Design and Implementation

Computers are predictable devices. Indeed, it is hard to find randomness in a system whose behavior is entirely programmed. The environment of the machine, however, is full of noise that is accessible and non-deterministic. Such sources include the timing of various hardware devices and user interaction. For example, the time between key presses, the movement of the mouse, the timingparticularly the low-order bits of such timingbetween certain interrupts, and the time taken to complete a block I/O request are all both non-deterministic and not measurable by an outside attacker. Randomness from these values is taken and fed into the entropy pool. The pool grows to become a random and unpredictable mixture of noise. As the values are added to the pool, an estimate of the randomness is calculated and a tally is kept. This allows the kernel to keep track of the entropy in the pool. Figure B.1 is a diagram of the flow of entropy into and out of the pool.

Figure B.1. The flow of entropy into and out of the kernel entropy pool.

The kernel provides a set of interfaces to allow access to the entropy pool, both from within the kernel and from user-space. When the interfaces are accessed, the kernel first takes the SHA hash of the pool. SHA (Secure Hash Algorithm) is a message digest algorithm developed by the National Security Agency (NSA) and made a U.S. federal standard by NIST (via FIPS 186). A message digest is an algorithm that takes a variable-sized input (small or large) and outputs a fixed-size hash value (typically 128 or 160 bits) that is a "digest" of the original input. From the outputted hash value, the input cannot be reconstructed. Further, trivial manipulations to the input (for example, changing a single character) result in a radically different hash value. Message digest algorithms have various uses, including data verification and fingerprinting. Other message digest algorithms include MD4 and MD5. The SHA hash, not the raw contents of the pool, is returned to the user; the contents of the entropy pool are never directly accessible. It is assumed impossible to derive any information about the state of the pool from the SHA hash. Therefore, knowing some values from the pool does not lend any knowledge to past or future values. Nonetheless, the kernel can use the entropy estimate to refuse to return data if the pool has zero entropy. As entropy is read from the pool, the entropy estimate is decreased in response to how much information is now known about the pool.

When the estimate reaches zero, the kernel can still return random numbers. Theoretically, however, an attacker is then capable of inferring future output given prior output. This would require that the attacker have nearly all the prior outputs from the entropy pool and that the attacker successfully perform cryptanalysis on SHA. Because SHA is believed to be secure, this possibility is not feasible. To high-security cryptography users who accept no risk, however, the entropy estimate ensures the strength of the random numbers. To the vast majority of users this extra assurance is not needed.
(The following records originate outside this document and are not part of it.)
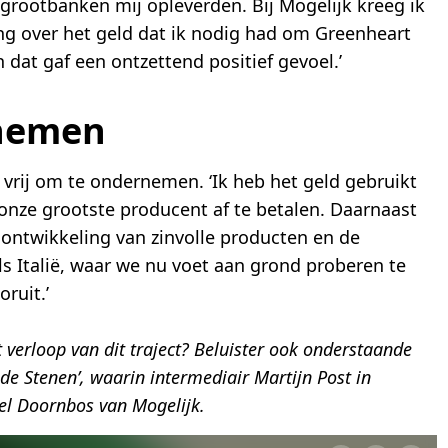
 grootbanken mij opleverden. Bij Mogelijk kreeg ik
ng over het geld dat ik nodig had om Greenheart
 dat gaf een ontzettend positief gevoel.’
rnemen
 vrij om te ondernemen. ‘Ik heb het geld gebruikt
onze grootste producent af te betalen. Daarnaast
 ontwikkeling van zinvolle producten en de
ls Italië, waar we nu voet aan grond proberen te
oruit.’
verloop van dit traject? Beluister ook onderstaande
 de Stenen’, waarin intermediair Martijn Post in
el Doornbos van Mogelijk.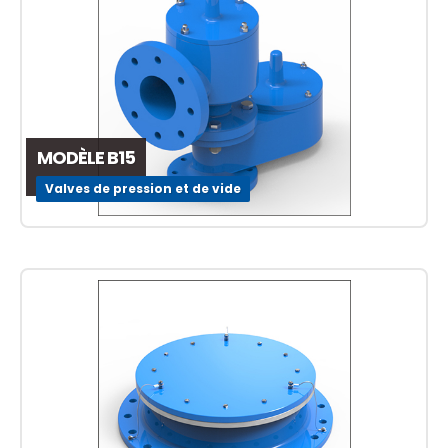
MODÈLE B15
Valves de pression et de vide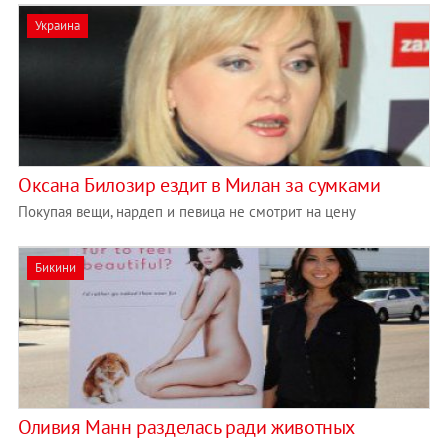
Украина
Оксана Билозир ездит в Милан за сумками
Покупая вещи, нардеп и певица не смотрит на цену
Бикини
Оливия Манн разделась ради животных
Why is this done in the kernel?

A criterion for kernel features in Linux is that they cannot be also be implemented in user-space. Tossing things in the kernel "because we can" is not acceptable. At first glance, a random number generator and entropy pool have no place in the kernel. Three conditions, however, all but require it live in the kernel. First, the random number generator needs access to system timings, such as interrupts and user input. It is not possible for user-space to access such timings without exporting various interfaces and hooks to notify user-space of these events. Even if the data were exported, use would be neither clean nor fast. Second, the random number generator must be secure. Although the system could run as root and institute various security measures, the kernel provides a much safer home for the entropy pool. Finally, the kernel itself needs access to the data. It is neither practical nor clean for the kernel to have to obtain the values from a user-space agent. Therefore, the random number generator lives happily in the kernel.

The Dilemma of System Startup

When the kernel first boots, it completes a series of actions that are almost entirely predictable. Consequently, an attacker is able to infer much about the state of the entropy pool at boot. Worse, each boot is largely similar to the next and the pool would initialize to largely the same contents on each boot. This reduces the accuracy of the entropy estimate, which has no way of knowing that the entropy contributed during the boot sequence is less predictable than entropy contributed at other times.

To offset this problem, most Linux systems save some information from the entropy pool across system shutdowns. They do this by saving the contents of the entropy pool on each shutdown. When the system boots, the data is read and fed into /dev/urandom. This effectively loads the previous contents of the pool into the current pool, without increasing the entropy estimate.

Therefore, an attacker cannot predict the state of the entropy pool without knowledge of both the current state of the system and the previous state of the system.